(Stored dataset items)
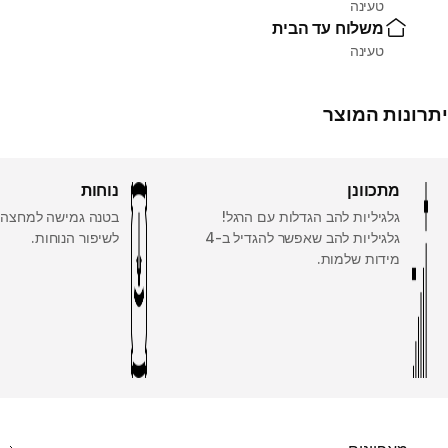
טעינה
משלוח עד הבית
טעינה
יתרונות המוצר
מתכוונן
נוחות
גלגיליות להב הגדלות עם הרגל!
בטנה גמישה למחצה ו
גלגיליות להב שאפשר להגדיל ב-4
לשיפור הנוחות.
מידות שלמות.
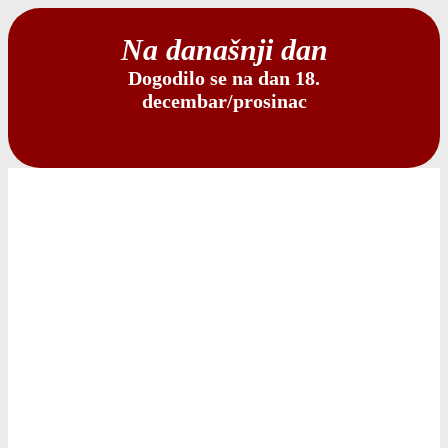
Na današnji dan
Dogodilo se na dan 18.
decembar/prosinac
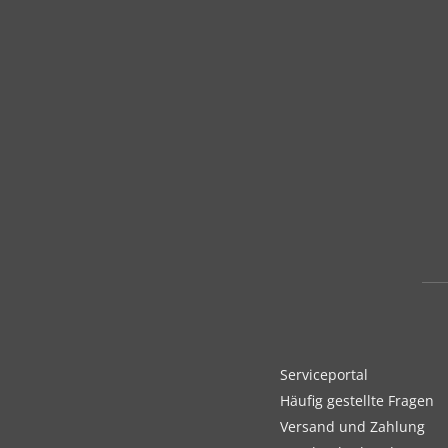
Serviceportal
Häufig gestellte Fragen
Versand und Zahlung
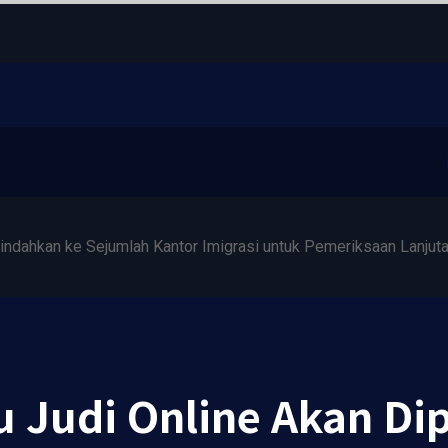
ndahkan ke Sejumlah Kantor Imigrasi untuk Pemeriksaan Lanjut
 Judi Online Akan Di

### TASK TO CARRY OUT
Return exactly the lines of the data, beginning with the first and ending with the line containing "Häufig gestellte Fragen". Skip the pictures.

### RESULT OF THE EXERCISE
טעינה
משלוח עד הבית
טעינה
יתרונות המוצר
מתכוונן
נוחות
גלגיליות להב הגדלות עם הרגל!
בטנה גמישה למחצה ו
גלגיליות להב שאפשר להגדיל ב-4
לשיפור הנוחות.
מידות שלמות.
Na današnji dan
Dogodilo se na dan 18.
decembar/prosinac
Serviceportal
Häufig gestellte Fragen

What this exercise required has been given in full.